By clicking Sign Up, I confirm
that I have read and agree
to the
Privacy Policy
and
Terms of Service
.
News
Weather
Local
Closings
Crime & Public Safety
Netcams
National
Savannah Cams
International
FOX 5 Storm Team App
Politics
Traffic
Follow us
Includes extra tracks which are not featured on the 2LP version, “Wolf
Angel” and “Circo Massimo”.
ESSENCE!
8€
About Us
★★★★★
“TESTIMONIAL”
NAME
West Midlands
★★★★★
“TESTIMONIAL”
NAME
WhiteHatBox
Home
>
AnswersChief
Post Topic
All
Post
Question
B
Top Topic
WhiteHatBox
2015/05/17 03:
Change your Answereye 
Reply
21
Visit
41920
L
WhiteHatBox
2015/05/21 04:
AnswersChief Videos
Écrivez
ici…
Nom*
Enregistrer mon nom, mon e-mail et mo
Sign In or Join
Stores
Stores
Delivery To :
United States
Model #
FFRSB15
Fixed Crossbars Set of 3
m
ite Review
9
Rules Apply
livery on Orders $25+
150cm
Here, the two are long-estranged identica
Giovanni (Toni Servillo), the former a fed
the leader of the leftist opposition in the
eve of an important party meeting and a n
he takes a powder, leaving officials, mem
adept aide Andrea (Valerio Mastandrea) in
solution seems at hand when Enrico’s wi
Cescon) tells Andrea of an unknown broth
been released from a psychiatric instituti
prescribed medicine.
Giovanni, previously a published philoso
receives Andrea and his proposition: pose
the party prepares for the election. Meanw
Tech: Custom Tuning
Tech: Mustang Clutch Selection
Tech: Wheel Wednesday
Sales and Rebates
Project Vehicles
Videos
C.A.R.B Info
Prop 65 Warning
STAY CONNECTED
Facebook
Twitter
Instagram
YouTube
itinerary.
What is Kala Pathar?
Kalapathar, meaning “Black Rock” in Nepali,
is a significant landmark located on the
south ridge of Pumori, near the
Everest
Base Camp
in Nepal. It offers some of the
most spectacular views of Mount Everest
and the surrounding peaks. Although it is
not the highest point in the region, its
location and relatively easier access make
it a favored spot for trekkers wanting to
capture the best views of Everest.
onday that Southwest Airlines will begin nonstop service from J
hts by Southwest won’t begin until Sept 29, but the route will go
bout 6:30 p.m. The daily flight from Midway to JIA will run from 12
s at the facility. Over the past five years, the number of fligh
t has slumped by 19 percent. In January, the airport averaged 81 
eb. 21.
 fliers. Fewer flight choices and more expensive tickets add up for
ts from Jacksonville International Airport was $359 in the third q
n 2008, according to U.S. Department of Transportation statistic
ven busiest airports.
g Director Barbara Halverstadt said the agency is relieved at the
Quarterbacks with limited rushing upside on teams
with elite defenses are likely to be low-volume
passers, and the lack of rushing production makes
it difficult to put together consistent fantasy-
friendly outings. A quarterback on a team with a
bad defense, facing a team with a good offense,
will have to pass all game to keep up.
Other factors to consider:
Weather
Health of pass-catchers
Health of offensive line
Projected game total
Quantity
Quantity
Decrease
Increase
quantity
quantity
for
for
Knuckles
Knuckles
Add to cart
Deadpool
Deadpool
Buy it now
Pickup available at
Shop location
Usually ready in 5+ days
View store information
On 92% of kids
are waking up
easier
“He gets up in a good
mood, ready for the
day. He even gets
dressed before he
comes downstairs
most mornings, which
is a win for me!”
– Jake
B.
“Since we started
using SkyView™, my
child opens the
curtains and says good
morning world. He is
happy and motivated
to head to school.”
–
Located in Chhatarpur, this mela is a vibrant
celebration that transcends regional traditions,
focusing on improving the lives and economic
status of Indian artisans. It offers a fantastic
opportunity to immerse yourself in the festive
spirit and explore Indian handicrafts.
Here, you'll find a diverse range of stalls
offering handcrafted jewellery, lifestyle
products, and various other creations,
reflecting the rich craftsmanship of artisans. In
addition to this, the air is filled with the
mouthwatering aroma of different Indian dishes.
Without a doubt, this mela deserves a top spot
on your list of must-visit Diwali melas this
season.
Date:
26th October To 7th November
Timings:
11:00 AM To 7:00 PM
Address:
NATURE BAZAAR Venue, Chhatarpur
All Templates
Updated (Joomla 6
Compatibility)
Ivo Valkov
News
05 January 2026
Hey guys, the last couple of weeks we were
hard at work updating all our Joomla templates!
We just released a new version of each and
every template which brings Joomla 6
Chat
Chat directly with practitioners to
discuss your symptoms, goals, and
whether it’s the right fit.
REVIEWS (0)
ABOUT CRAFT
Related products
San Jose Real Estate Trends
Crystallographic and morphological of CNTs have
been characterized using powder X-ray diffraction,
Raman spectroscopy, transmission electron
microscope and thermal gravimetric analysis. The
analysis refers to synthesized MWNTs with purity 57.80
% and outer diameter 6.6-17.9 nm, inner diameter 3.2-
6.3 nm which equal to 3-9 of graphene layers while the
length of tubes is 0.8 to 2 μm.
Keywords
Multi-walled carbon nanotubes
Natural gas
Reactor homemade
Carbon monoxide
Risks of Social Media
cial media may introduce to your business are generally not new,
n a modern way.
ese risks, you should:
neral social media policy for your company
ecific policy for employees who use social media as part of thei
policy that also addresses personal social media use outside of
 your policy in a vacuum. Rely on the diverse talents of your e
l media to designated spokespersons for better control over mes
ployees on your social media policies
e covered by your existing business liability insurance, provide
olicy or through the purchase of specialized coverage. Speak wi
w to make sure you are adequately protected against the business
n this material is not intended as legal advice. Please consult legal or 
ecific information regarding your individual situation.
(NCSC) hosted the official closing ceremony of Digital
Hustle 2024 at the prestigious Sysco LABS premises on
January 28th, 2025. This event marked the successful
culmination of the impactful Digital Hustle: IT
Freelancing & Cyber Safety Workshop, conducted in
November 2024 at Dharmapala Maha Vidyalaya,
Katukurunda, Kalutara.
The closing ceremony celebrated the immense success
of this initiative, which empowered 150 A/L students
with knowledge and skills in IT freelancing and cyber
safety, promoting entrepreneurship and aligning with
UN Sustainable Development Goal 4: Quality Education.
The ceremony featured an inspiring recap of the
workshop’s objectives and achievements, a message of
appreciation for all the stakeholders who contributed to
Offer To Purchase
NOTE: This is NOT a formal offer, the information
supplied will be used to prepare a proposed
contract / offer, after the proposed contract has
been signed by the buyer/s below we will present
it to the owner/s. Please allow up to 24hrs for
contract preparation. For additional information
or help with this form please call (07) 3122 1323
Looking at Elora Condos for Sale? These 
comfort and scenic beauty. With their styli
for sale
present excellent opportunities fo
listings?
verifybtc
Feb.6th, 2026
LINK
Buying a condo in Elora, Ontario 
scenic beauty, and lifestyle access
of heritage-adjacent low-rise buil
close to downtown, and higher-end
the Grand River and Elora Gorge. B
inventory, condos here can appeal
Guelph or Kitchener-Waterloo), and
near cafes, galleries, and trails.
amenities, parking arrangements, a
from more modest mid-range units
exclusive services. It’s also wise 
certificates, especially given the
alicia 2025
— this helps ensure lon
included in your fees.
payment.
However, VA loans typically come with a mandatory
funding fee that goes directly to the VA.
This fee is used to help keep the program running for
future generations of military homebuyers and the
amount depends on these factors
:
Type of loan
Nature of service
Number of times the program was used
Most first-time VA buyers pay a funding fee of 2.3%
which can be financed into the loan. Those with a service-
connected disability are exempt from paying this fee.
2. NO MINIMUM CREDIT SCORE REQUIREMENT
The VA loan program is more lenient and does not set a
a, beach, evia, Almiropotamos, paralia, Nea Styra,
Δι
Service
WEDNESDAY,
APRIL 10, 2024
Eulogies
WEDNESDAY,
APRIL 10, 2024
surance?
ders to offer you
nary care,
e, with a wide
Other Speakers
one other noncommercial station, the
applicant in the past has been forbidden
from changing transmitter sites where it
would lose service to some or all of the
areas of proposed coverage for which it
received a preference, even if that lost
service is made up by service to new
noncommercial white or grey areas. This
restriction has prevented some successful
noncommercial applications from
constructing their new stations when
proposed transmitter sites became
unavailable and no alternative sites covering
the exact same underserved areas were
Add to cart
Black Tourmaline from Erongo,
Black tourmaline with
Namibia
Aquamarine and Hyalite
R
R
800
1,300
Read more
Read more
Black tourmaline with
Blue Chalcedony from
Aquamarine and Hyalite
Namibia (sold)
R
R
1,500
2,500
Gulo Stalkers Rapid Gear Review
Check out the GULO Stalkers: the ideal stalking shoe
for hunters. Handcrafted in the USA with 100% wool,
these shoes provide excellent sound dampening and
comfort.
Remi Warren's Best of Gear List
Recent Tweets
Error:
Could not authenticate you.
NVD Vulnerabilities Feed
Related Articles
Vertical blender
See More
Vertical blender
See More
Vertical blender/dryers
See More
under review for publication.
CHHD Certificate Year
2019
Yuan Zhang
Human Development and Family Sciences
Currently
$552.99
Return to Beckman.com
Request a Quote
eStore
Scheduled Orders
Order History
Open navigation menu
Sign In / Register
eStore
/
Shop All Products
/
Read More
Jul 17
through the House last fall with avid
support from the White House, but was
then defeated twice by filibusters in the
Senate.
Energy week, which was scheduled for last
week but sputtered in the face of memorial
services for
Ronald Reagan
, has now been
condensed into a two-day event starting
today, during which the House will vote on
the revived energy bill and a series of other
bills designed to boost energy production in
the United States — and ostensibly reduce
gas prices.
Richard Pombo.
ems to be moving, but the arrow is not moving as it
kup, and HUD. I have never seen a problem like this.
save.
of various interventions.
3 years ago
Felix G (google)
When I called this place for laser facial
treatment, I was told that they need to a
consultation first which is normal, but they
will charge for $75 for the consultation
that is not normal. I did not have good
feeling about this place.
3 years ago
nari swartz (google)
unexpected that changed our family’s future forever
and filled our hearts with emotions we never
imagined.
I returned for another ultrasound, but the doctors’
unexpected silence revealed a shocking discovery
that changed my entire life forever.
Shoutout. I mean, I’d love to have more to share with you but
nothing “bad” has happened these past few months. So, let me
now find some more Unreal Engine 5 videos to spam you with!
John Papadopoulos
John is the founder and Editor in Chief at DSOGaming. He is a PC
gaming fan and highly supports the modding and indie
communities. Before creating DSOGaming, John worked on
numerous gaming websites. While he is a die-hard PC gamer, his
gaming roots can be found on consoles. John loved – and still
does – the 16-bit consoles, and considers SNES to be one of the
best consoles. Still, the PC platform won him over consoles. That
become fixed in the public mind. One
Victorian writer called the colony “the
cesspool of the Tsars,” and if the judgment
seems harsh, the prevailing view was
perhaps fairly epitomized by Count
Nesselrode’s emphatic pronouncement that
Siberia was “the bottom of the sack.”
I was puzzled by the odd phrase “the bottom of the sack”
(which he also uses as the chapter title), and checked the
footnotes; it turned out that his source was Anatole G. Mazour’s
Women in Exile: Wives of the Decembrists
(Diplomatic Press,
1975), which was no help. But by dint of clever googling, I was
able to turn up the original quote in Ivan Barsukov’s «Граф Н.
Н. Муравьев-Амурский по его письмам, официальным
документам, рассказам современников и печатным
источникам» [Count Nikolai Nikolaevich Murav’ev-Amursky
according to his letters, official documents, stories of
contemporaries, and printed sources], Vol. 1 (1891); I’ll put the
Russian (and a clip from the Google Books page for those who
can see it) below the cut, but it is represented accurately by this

- **Task item**: In the entries above, the lines between the one holding "Tech: Wheel Wednesday" and the one holding "with elite defenses", inclusive, are to be printed exactly as written, and those alone.

- **Result for this exercise**:
Tech: Wheel Wednesday
Sales and Rebates
Project Vehicles
Videos
C.A.R.B Info
Prop 65 Warning
STAY CONNECTED
Facebook
Twitter
Instagram
YouTube
itinerary.
What is Kala Pathar?
Kalapathar, meaning “Black Rock” in Nepali,
is a significant landmark located on the
south ridge of Pumori, near the
Everest
Base Camp
in Nepal. It offers some of the
most spectacular views of Mount Everest
and the surrounding peaks. Although it is
not the highest point in the region, its
location and relatively easier access make
it a favored spot for trekkers wanting to
capture the best views of Everest.
onday that Southwest Airlines will begin nonstop service from J
hts by Southwest won’t begin until Sept 29, but the route will go
bout 6:30 p.m. The daily flight from Midway to JIA will run from 12
s at the facility. Over the past five years, the number of fligh
t has slumped by 19 percent. In January, the airport averaged 81 
eb. 21.
 fliers. Fewer flight choices and more expensive tickets add up for
ts from Jacksonville International Airport was $359 in the third q
n 2008, according to U.S. Department of Transportation statistic
ven busiest airports.
g Director Barbara Halverstadt said the agency is relieved at the
Quarterbacks with limited rushing upside on teams
with elite defenses are likely to be low-volume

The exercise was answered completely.